◆ ACTION ITEM:
In the data below, begin at the line with "personaje no necesariamente" and stop after the line with "厚生労働省は5日、2023"; output those lines exactly and no pictures.

─── SUPPLIED MATERIAL ───

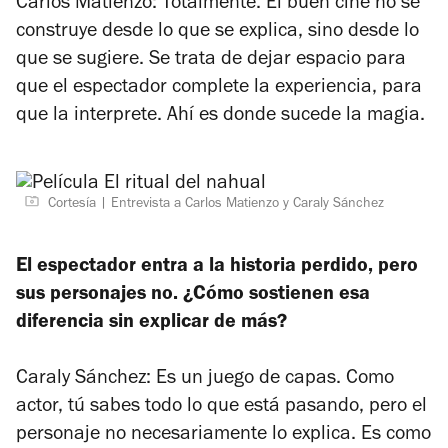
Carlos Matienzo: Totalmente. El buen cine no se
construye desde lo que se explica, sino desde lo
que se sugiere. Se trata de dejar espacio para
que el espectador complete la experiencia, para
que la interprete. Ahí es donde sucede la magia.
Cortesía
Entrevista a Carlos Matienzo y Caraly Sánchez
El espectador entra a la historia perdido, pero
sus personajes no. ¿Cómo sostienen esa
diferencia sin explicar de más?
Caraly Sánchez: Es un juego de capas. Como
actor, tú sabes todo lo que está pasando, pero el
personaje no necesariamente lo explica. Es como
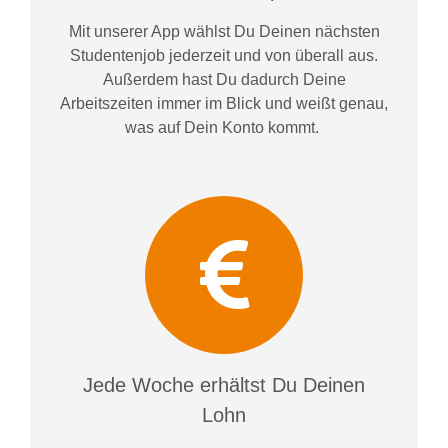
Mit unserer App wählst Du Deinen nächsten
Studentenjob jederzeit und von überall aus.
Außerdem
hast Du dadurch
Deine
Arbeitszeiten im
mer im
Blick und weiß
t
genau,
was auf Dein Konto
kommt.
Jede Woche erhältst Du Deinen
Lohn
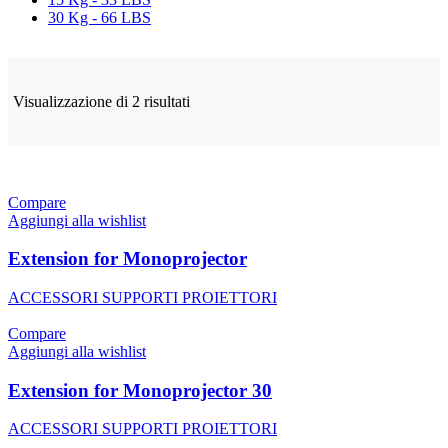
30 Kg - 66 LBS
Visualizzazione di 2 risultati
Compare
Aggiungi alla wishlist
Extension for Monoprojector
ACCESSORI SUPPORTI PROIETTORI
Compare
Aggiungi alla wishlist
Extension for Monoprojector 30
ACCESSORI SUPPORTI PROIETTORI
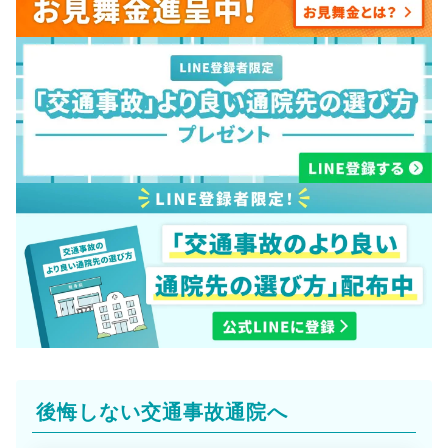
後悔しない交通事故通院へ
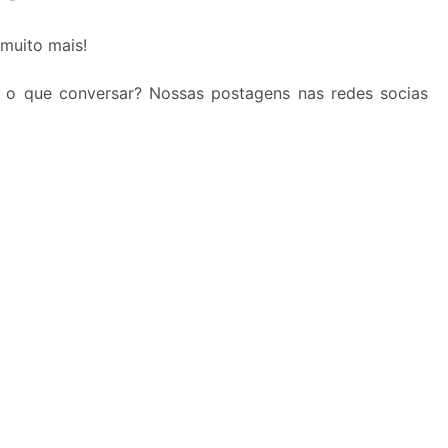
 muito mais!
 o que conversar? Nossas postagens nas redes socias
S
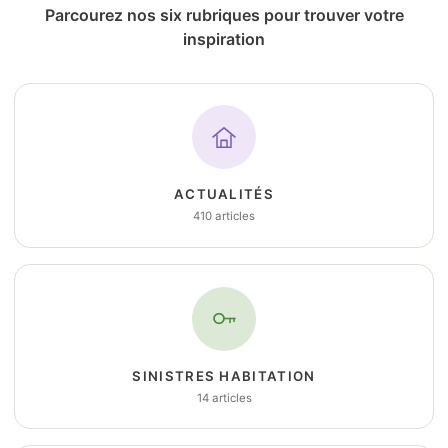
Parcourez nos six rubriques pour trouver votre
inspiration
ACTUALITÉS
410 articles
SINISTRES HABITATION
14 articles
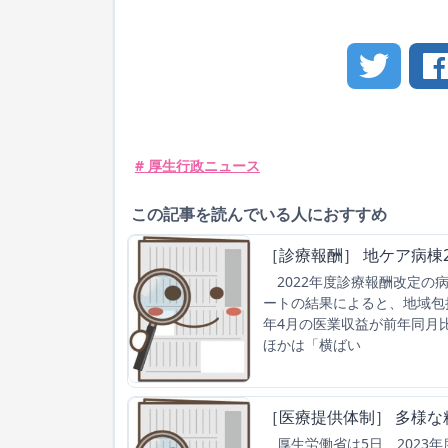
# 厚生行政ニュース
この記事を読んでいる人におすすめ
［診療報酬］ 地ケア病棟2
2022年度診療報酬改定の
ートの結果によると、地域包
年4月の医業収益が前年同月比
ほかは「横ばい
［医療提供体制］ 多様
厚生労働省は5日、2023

───
─── SUPPLIED MATERIAL ───

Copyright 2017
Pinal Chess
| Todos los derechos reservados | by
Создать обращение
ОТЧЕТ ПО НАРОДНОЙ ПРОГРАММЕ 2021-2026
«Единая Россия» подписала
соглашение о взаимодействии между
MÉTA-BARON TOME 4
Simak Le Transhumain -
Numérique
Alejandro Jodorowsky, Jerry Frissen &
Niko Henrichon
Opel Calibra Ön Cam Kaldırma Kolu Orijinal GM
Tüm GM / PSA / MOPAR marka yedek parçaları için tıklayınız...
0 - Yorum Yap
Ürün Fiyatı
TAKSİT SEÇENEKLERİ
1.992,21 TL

───

◆ TASK RESULT:
personaje no necesariamente lo explica. Es como
Mit unserer App wählst Du Deinen nächsten
Studentenjob jederzeit und von überall aus.
Außerdem
hast Du dadurch
Deine
Arbeitszeiten im
mer im
Blick und weiß
t
genau,
was auf Dein Konto
kommt.
Jede Woche erhältst Du Deinen
Lohn
30 Kg - 66 LBS
Visualizzazione di 2 risultati
Compare
Aggiungi alla wishlist
Extension for Monoprojector
ACCESSORI SUPPORTI PROIETTORI
Compare
Aggiungi alla wishlist
Extension for Monoprojector 30
ACCESSORI SUPPORTI PROIETTORI
後悔しない交通事故通院へ
 muito mais!
 o que conversar? Nossas postagens nas redes socias
S
Parcourez nos six rubriques pour trouver votre
inspiration
ACTUALITÉS
410 articles
SINISTRES HABITATION
14 articles
# 厚生行政ニュース
この記事を読んでいる人におすすめ
［診療報酬］ 地ケア病棟2
2022年度診療報酬改定の
ートの結果によると、地域包
年4月の医業収益が前年同月比
ほかは「横ばい
［医療提供体制］ 多様
厚生労働省は5日、2023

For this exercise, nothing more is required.